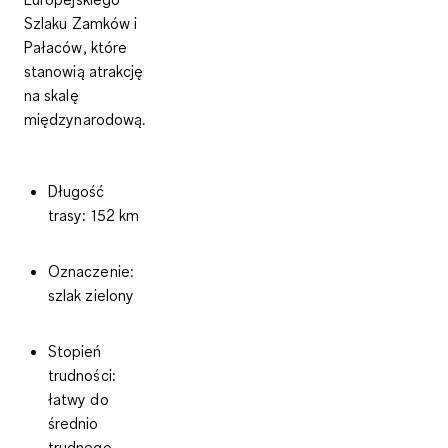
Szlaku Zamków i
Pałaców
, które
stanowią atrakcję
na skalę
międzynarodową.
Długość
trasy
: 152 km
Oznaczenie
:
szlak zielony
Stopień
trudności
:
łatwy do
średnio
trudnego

········

# EXERCISE REQUIREMENTS
Because only the text is wanted, repeat all the entries exactly and leave out the pictures.

# SOLUTION
Szlaku Zamków i
Pałaców
, które
stanowią atrakcję
na skalę
międzynarodową.
Długość
trasy
: 152 km
Oznaczenie
:
szlak zielony
Stopień
trudności
:
łatwy do
średnio
trudnego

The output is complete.